Furthermore, embracing your negative, positive, and all emotion in between makes you much more emotionally resilient. Researchers think that ‘people who experience a wider range of these types of specific subcategories of emotions are more resilient in the face of adversity because they’re better at identifying what triggers those emotions’. This coincides with the theory that suppressing a physiological emotional response will increase the intensity of emotional experience. Studies show emotional avoidance is correlated to high cortisol levels (the stress hormone).

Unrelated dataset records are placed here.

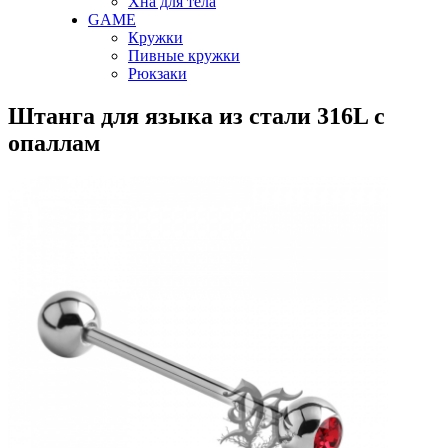
Хна для тела
GAME
Кружки
Пивные кружки
Рюкзаки
Штанга для языка из стали 316L с
опаллам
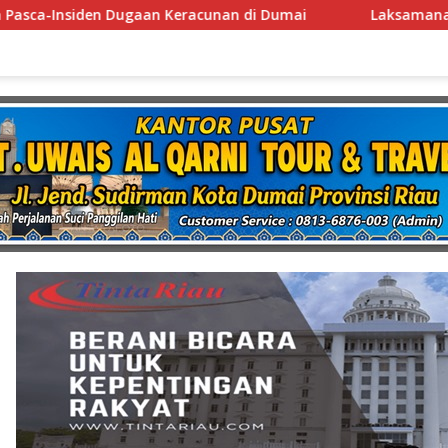
i Dumai
Laksamana Muda TNI (Purn.) Dr. Nazali Lempo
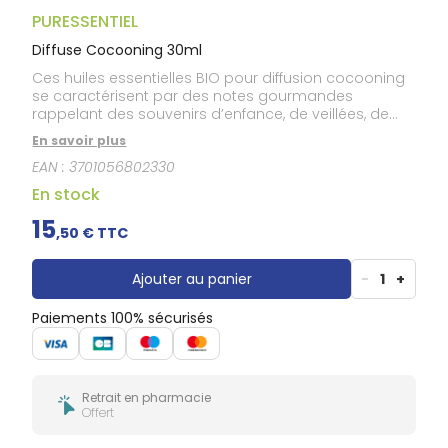
Gencives
PURESSENTIEL
Hygiène
bucco-
Diffuse Cocooning 30ml
dentaire
Ces huiles essentielles BIO pour diffusion cocooning
se caractérisent par des notes gourmandes
rappelant des souvenirs d’enfance, de veillées, de
soirées et de détente au coin du feu. Elles sont
En savoir plus
idéales pour créer une ambiance chaleureuse et
EAN :
3701056802330
réconfortante pour le corps et l’esprit. Ces huiles
essentielles pour diffusion sont 100% pures et
En stock
naturelles.
15
,
50
€ TTC
Ajouter au panier
-
1
+
Paiements 100% sécurisés
Retrait en pharmacie
Offert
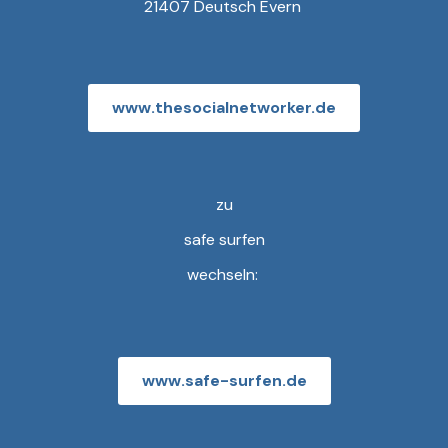
21407 Deutsch Evern
www.thesocialnetworker.de
zu
safe surfen
wechseln:
www.safe-surfen.de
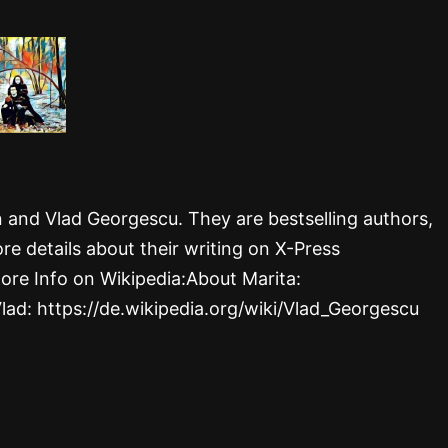
rn and Vlad Georgescu. They are bestselling authors,
re details about their writing on X-Press
ore Info on Wikipedia:About Marita:
Vlad: https://de.wikipedia.org/wiki/Vlad_Georgescu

Therefore repressing your negative emotions actually causes a negative psychological response. Moreover, investigations into the possibility of a positive association between repression of emotions and symptoms of depression indicate its negative consequence. It is clear that expressing your true feelings in a healthy manner is crucial to your general wellbeing. In the midst of collective social adversity in our recent past, present and future, the acceptance of your negative emotions will only make you stronger. Finding a way that suits yourself to let it out rather than burying anxiety, worry, guilt and anger inside you. The more emotions you feel, the more resilient you become in your own regulation, ultimately making you more relaxed which we can all do with. Accepting unexplained triggers, negative feelings is a key happiness technique, and as a society, normalising the acceptance of identifying and accepting negative feelings will ultimately make us stronger as individuals and a collective community.

This will without a doubt make you feel much more in control, by allowing yourself to stop trying to control your emotions.